Is Angiography Safe in Aortic Aneurysm Patients with CAD?

Zachary M. Gertz, MD
Director of Structural Heart Disease, VCU Pauley Heart Center
Assistant Professor, VCU School of Medicine

Because of our center’s high surgical volume with ascending aortic aneurysms, we have performed coronary angiography on a large cohort of these patients. Over time, we came to use a JL catheter that matched the aneurysm size, and had good success. Planning for the right coronary was more difficult, as the catheters were less predictable, although we did find that certain aneurysm locations and shapes conferred a more superior or inferior direction of the coronary artery take-off. We found that there was little in the literature to guide us in approaching this procedure, and that was the impetus for this study.

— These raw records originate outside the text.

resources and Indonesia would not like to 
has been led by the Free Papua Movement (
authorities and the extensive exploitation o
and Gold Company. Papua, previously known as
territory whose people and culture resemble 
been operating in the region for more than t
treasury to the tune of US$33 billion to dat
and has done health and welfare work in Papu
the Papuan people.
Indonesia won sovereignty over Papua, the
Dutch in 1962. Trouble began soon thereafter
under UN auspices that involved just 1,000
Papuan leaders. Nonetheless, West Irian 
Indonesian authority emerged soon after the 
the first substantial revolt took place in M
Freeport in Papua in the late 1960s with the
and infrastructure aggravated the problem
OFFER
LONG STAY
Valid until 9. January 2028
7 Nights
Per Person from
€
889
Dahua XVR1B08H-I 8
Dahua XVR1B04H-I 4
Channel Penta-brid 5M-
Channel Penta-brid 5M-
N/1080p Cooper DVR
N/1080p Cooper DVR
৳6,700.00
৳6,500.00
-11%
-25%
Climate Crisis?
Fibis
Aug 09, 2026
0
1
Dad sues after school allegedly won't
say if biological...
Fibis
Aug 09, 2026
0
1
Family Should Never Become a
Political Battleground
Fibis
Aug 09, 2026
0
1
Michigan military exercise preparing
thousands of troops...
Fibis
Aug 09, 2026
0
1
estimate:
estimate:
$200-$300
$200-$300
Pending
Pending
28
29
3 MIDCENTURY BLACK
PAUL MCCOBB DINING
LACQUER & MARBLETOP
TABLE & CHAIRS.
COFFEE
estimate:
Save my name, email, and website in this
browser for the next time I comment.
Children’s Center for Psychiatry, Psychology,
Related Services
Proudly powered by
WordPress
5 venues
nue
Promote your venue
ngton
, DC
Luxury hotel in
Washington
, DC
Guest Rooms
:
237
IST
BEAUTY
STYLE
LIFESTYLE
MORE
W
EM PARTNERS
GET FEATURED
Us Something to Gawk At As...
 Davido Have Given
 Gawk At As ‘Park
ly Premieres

Also of interest was the incidence of coronary artery disease. An interesting comparison is with patients with abdominal aortic aneurysms, about whom more is known in terms of risk factors and disease presence. Ascending aneurysms arise from a different pathophysiology than abdominal aortic aneurysms, which typically occur because of atherosclerotic vessel destruction. A low incidence of coronary disease in the ascending aneurysm population might argue against routine catheterization. Yet the incidence of coronary disease was not trivial. As long as a sternotomy is part of the operative procedure for ascending aortic aneurysm repair, we feel that the relative ease of catheterization, coupled with the prevalence of coronary disease, justify the continued practice of preoperative catheterization in this population.